-------- Supplied records

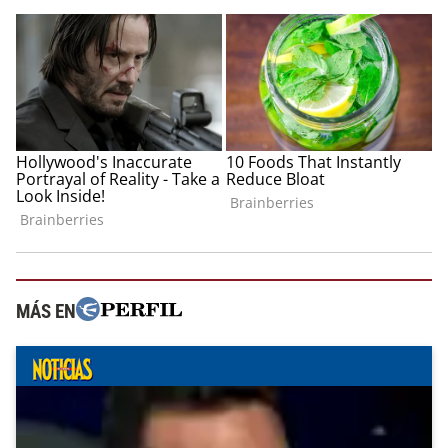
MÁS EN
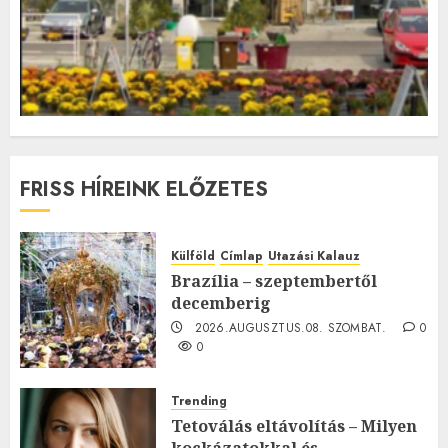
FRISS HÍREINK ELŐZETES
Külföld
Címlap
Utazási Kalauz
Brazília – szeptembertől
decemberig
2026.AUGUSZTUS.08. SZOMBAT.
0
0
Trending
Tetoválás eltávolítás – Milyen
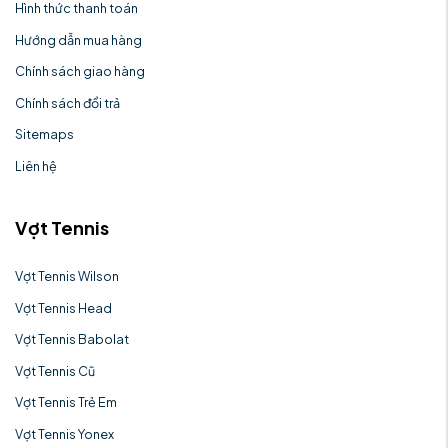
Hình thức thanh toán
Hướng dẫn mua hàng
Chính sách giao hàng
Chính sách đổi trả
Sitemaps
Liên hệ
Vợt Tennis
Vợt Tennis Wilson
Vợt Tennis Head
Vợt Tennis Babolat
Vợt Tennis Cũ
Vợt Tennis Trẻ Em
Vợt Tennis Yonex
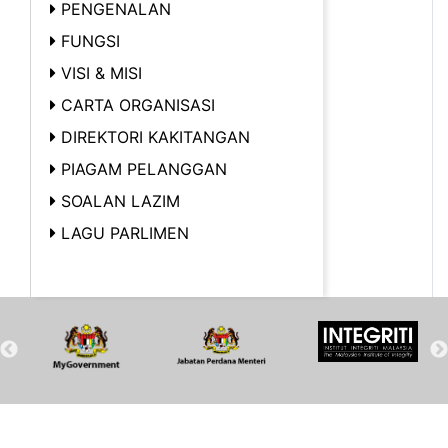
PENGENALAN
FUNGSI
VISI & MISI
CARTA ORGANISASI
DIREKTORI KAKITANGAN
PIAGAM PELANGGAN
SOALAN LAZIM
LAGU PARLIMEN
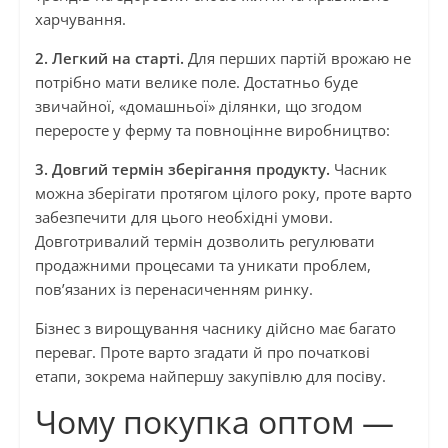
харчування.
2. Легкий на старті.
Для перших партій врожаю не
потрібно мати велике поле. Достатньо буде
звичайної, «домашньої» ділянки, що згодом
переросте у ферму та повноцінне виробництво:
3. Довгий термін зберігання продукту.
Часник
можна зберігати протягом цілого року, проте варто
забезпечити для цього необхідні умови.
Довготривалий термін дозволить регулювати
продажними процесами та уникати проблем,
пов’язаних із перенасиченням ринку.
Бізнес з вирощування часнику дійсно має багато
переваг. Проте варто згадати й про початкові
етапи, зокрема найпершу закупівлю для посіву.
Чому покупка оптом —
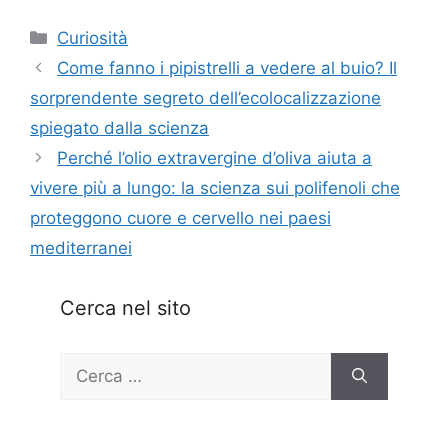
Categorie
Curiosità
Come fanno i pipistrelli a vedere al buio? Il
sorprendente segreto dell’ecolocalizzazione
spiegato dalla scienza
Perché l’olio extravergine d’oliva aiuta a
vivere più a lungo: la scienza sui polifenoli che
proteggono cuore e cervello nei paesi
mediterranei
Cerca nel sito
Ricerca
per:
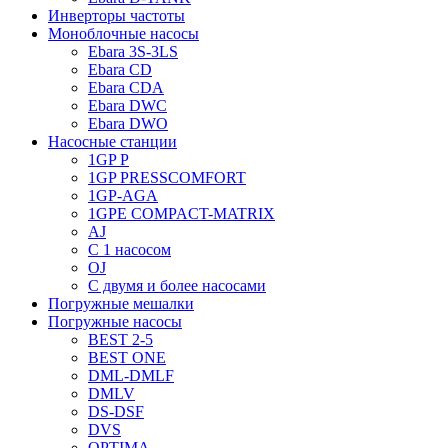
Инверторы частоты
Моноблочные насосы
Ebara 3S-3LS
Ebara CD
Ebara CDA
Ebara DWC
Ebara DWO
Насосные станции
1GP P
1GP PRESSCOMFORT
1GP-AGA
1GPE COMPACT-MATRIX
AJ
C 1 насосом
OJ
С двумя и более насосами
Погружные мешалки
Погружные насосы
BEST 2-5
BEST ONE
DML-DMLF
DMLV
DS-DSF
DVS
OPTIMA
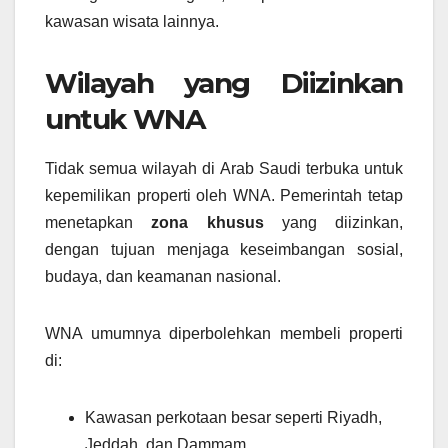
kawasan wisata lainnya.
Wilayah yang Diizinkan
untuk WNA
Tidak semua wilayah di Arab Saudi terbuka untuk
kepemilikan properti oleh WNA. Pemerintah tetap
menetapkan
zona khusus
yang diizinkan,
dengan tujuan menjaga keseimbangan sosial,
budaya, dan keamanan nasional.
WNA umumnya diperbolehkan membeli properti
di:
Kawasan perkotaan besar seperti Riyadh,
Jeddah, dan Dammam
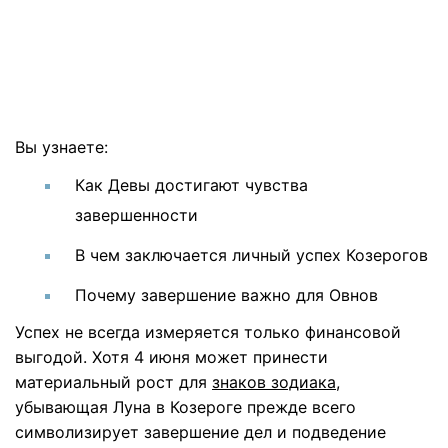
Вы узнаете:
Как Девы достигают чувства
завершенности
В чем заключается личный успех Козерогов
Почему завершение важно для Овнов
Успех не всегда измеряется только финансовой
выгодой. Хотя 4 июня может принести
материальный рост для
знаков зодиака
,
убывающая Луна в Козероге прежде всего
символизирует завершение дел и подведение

----------------
-------- Supplied records

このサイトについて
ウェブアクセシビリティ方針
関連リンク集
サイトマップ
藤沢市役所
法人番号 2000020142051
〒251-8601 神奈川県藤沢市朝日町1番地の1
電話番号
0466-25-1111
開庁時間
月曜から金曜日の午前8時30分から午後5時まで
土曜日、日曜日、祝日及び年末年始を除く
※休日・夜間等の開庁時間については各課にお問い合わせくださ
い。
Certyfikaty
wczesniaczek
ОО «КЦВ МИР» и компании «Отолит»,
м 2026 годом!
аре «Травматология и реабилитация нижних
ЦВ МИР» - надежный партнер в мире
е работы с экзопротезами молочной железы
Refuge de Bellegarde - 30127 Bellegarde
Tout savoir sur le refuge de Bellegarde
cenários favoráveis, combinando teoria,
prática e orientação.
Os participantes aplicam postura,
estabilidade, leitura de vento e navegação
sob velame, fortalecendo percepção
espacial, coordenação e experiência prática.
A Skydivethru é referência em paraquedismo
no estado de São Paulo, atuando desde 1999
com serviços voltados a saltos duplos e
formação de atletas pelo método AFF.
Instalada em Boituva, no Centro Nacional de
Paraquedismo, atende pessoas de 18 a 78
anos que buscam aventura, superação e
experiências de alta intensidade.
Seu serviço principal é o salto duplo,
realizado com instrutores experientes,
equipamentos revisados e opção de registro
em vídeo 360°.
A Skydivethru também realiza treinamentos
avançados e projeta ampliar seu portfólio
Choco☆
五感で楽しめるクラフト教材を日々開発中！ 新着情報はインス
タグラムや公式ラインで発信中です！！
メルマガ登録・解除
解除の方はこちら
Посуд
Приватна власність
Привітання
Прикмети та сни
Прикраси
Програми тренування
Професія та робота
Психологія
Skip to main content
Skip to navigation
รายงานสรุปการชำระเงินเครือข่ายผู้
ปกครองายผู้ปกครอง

----------------
-------- Supplied records

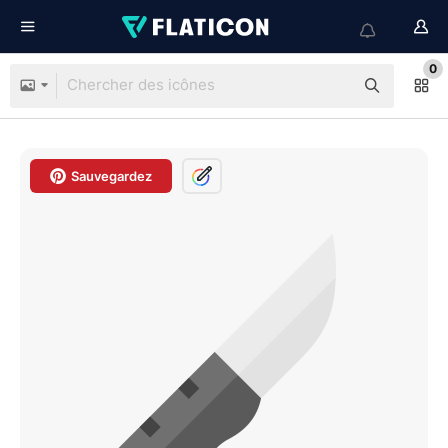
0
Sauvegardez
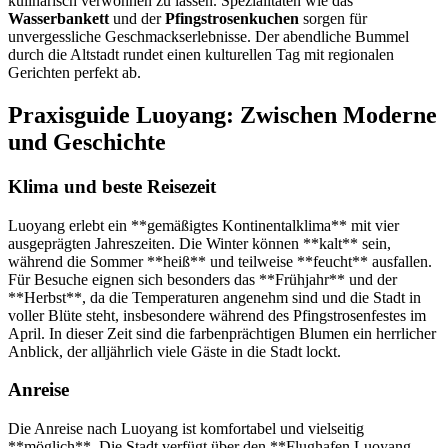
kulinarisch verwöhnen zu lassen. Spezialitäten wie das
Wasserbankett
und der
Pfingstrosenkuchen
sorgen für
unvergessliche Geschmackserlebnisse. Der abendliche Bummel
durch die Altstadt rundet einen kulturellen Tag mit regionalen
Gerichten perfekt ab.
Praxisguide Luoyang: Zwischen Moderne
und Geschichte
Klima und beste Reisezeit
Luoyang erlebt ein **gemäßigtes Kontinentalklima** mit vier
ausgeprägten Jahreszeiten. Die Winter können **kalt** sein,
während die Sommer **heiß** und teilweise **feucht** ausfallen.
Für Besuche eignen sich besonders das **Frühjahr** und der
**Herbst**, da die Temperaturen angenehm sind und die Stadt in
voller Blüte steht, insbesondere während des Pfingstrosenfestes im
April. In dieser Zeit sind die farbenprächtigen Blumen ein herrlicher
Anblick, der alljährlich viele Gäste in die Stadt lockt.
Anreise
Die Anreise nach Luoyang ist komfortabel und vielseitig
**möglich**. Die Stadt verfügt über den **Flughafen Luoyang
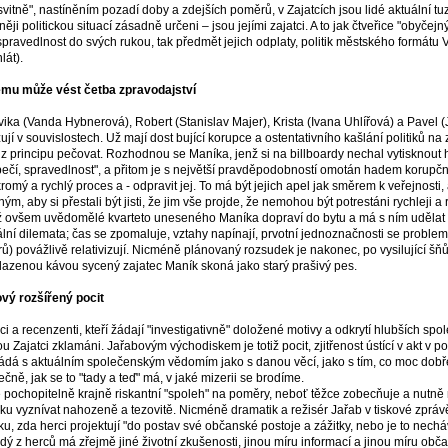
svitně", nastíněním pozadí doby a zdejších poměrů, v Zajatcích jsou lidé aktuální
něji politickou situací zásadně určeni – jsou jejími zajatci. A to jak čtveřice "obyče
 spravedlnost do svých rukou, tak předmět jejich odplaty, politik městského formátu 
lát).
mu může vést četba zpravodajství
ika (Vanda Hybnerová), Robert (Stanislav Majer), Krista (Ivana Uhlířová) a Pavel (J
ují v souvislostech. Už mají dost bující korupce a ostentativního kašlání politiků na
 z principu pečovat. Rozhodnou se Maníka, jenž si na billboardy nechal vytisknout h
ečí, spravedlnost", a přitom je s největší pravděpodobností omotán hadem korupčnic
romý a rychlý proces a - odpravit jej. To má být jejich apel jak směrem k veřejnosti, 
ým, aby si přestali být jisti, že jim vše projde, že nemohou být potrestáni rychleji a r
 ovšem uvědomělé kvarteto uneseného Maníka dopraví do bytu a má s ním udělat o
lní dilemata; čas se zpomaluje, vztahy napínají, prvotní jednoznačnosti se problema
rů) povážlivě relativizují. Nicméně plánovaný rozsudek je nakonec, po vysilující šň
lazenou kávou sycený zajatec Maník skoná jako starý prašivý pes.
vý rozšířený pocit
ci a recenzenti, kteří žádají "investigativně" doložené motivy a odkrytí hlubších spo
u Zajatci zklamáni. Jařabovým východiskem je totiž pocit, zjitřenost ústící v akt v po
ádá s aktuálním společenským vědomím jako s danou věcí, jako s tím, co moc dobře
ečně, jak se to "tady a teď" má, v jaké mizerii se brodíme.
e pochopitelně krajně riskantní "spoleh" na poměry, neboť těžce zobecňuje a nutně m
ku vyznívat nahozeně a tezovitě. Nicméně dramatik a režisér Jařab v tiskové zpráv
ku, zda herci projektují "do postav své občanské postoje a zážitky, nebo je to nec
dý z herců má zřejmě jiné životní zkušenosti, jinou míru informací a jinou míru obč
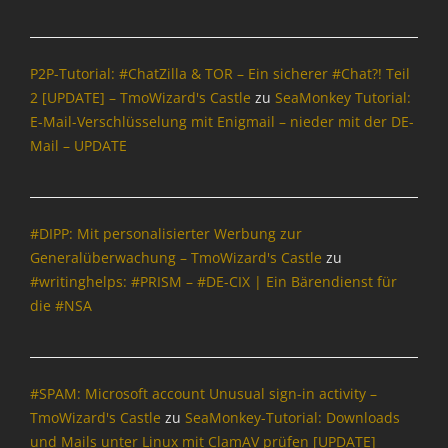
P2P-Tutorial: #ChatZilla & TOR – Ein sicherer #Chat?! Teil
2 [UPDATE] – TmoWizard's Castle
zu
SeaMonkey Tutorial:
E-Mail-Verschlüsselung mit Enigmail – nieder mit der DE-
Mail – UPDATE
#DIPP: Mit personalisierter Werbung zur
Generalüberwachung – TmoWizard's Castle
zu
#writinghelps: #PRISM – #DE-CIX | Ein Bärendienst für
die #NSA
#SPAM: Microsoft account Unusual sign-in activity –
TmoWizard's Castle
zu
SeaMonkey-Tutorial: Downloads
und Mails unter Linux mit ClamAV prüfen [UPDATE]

----------------

Could you copy each line of the material that holds "jsou"?

svitně", nastíněním pozadí doby a zdejších poměrů, v Zajatcích jsou lidé aktuální
něji politickou situací zásadně určeni – jsou jejími zajatci. A to jak čtveřice "obyče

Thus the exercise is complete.